Schema-on-Read vs Schema-on-Write
In many traditional systems, data was written to a fixed schema in a data warehouse (ie schema-on-write). This process worked fine for OLTP systems that relied on a relational database, since the ETL was usually simple replication and aggregation. However, these systems were brittle to change and did not accommodate the new world of big data. OLTP systems wanted to publish their data to a long term storage without worrying about the current schema of the data warehouse. And consumers of OLAP systems wanted to handle more types and quantity of data then the typical data warehouse could handle. Decoupling data production from consumption was necessary but this brought in additional challenges around the evolving nature of systems and the data they produce.
Schema-on-read brought relief to data producers to publish all their data to a data lake without fitting a strict schema.
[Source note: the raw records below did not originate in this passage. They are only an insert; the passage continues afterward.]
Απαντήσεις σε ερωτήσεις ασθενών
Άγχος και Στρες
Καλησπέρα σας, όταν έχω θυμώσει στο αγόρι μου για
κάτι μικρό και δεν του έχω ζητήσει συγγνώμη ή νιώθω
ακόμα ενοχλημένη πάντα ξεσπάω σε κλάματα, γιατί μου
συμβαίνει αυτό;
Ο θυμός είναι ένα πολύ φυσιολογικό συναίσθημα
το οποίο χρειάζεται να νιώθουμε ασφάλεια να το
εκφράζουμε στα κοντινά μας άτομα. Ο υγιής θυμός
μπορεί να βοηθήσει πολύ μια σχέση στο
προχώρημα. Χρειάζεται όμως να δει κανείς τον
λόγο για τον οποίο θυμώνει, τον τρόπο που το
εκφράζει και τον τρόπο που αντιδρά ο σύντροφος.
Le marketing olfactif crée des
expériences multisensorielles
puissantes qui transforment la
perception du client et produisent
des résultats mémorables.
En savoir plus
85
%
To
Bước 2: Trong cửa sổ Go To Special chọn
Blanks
It also gave data consumers more freedom to discover, explore, and use the data in the way they choose without unnecessary barriers and overhead. So this seems like a win-win, right? The trouble is data consumers have all the burden of understanding and unifying data as it evolves. How does the consumer know to merge orders from an old legacy system with orders created in a new system to calculate YOY order growth by various other dimensions that may no longer map 1:1. Schema-on-read will only get us so far in dealing with these issues. The more time that passes, the more rules that are necessary to deal with changing data that cannot be handled at read time.
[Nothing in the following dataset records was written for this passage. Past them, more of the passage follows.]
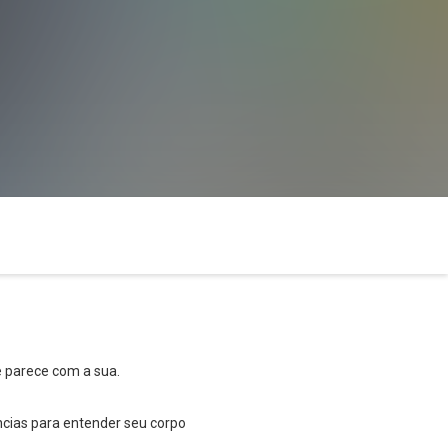
 parece com a sua.
ncias para entender seu corpo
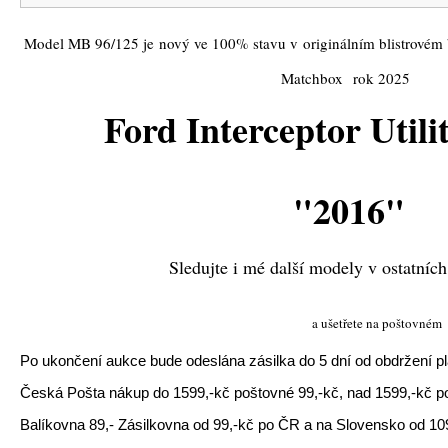
Model MB 96/125 je nový ve 100% stavu v originálním blistrovém b
Matchbox rok 2025
Ford Interceptor Utili
"2016"
Sledujte i mé další modely v ostatních s
a ušetřete na poštovném
Po ukončení aukce bude odeslána zásilka do 5 dní od obdržení pl
Česká Pošta nákup do 1599,-kč poštovné 99,-kč, nad 1599,-kč p
Balíkovna 89,-
Zásilkovna od 99,-kč po ČR a na Slovensko od 10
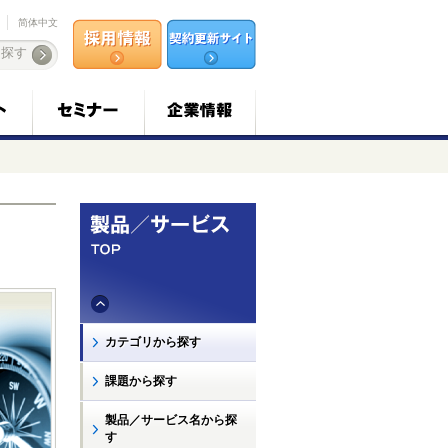
简体中文
カテゴリから探す
課題から探す
製品／サービス名から探
す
Schema-on-read and schema-on-write aren’t mutually exclusive. It’s important that ingest and raw storage can accept any data and that good tools are available in the data lake to explore and use that data. Schema-on-write in a format that supports evolution is another tool to optimize the consumption of data that is bound to change over time. But even this stable data can be reproduced at any time from the source data when problems arise or back-scrubbing is necessary. By using both of these strategies correctly, you can provide flexibility and stability at the same time. Most importantly, data consumers need to be informed about the class of data they are dealing with and its guarantees, so they can make smart decisions about how they use it.